The idea to demolish the chicken coop was laid (see what I did there?) when I was writing my 2022 Home Goals mid-year report last summer. Usually, I have a list in my mind of what renovations or projects are next. So the coop kind of surprised me when it snuck in. But once it was there, I couldn’t forget it.
So as our last project of 2022, we took down the old coop.
The timing is right for a few reasons. The patio is on the list for 2023. That means there will be equipment here that is capable of removing the foundation for the old coop and levelling the ground.
Also, we’ve been here for 11 years. It’s time to have birds already!
If you need a bit of background, this post gives you an introduction to the old coop. While the coop was a good size, it was run down. Rehabbing it (and mucking it out) was more than I wanted to take on. Plus it wasn’t what I was looking for when I thought about how I would handle our birds. I decided to start fresh.
First step was cutting the trees that had grown up around the coop.

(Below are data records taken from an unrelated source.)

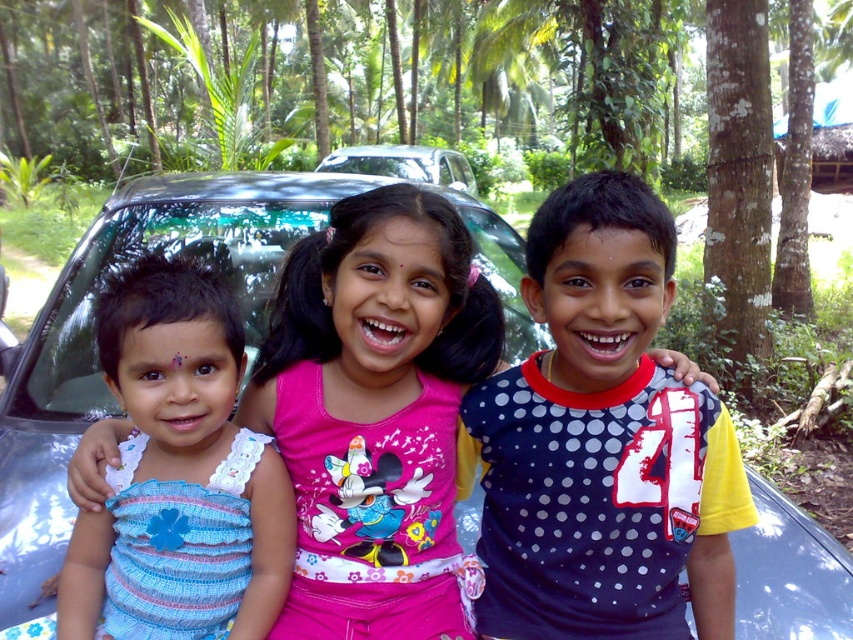 Is polka dot jersey at center thinner than metallic blue car at center?

Yes, polka dot jersey at center is thinner than metallic blue car at center.

Does polka dot jersey at center come behind metallic blue car at center?

No, polka dot jersey at center is in front of metallic blue car at center.

Identify the location of polka dot jersey at center. (602, 442).

This screenshot has width=853, height=640. I want to click on polka dot jersey at center, so click(x=602, y=442).

Does blue striped dress at left have a smaller size compared to satin black car at center?

Yes.

Which is more to the right, blue striped dress at left or satin black car at center?

Positioned to the right is blue striped dress at left.

Where is `blue striped dress at left`? blue striped dress at left is located at coordinates point(173,365).

Is metallic blue car at center closer to the viewer compared to blue striped dress at left?

No.

Between metallic blue car at center and blue striped dress at left, which one is positioned lower?

blue striped dress at left is lower down.

Who is more forward, (750, 561) or (231, 634)?

Point (231, 634)

What are the coordinates of `metallic blue car at center` in the screenshot? It's located at (94, 348).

Matt’s Dad and nephew came out and gave us a day of work to clear them out of the way. In the process, we learned that the coop was sturdier than it looked. One of the trees that was particularly close and leaning in an inconvenient direction ended up on the roof. Despite the weight of the large tree, the coop didn’t budge.

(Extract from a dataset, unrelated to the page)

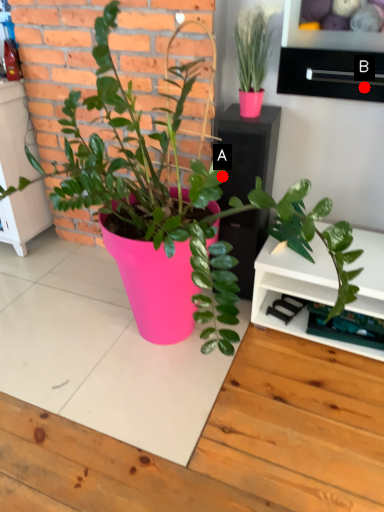 Question: Two points are circled on the image, labeled by A and B beside each circle. Which point appears closest to the camera in this image?

Choices:
 (A) A is closer
 (B) B is closer

Answer: (B)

A few weeks later, my cousin and his daughter’s boyfriend came out for the official demo day and my Mom came to take care of Ellie.
Aside: I am so fortunate to have help with so many things around the farm. I want to be able to continue to live here, and I want to make it the way Matt and I always envisioned. But it’s a huge job. Taking care of this property and doing the work that’s needed (and wanted) is a lot. In cases like the coop, it’s more than I can handle. Asking for help is essential. Having people who willingly and happily say yes is incredibly meaningful. It’s more than a coop. It’s a vision and a life, and they help me make it happen.
Back to demo.
We started with popping off the old siding. I wanted to work from the outside as much as possible, as the coop was full of old manure, critter mess and who knows what else. Nothing we should be breathing.
As we progressed to the roof, it became obvious that the coop was, in fact, very sturdy. Even with major support posts cut, the structure wasn’t going anywhere. So my cousin climbed up, peeled back the metal sheathing and sliced the roof with his chainsaw. Then we hooked up a rope, connected it to the winch on his ATV (he brought all the tools, which turned out to be so helpful) and pulled the roof down. We did that three more times and ended up with four huge sections of roof spread around on the ground.
This was also the point when it became clear that the coop was its own freestanding structure and wasn’t actually attached to the barn. I had planned to leave the one wall intact where it joined the barn, so that we didn’t have a huge gaping hole in the side of the barn all winter. But the wall was part of the coop and down it came.
By the end of the day, the coop was gone–aside from huge piles of wood and a foundation covered in half a metre of manure.
We saved a lot of pieces of wood that are long enough or solid enough to be reused. Matt’s Dad again came to the rescue and took care of burning the rest of the old lumber. He also helped me cover the huge gaping hole in the side of the barn.
He and my sister came out again to help take apart the roofs. These were beasts. The rafters and beams were round sections of trees. Then there was a layer of sheathing boards. On top of that was a layer of wooden shakes. Then another layer of boards that were strapping for the metal panels that were the final layer. Prying them all apart, saving what was useable and then burning the rest took a full day.
From what we uncovered during demo, I am guessing that the coop was built in 1919. The walls were a double layer of barnboard, and between the planks were old newspapers. They were very well preserved and dates were very clear. The coop has obviously been renovated over the years. Metal was added to the roof over the original shakes. A layer of concrete was poured over the original floor. But the core structure seems to be more than 100 years old.
Part of me felt a bit bad for taking it down. But as I said at the beginning of the post, it would have taken a lot of work to fix it up and it still wouldn’t have been what I was looking for in a coop. I’ve come to realize that living at the farm comes with history and also means adapting the property to us and now.
So that’s where I’m looking now. I’m planning for our new coop and looking forward to starting to rebuild. I’ll share my plans soon.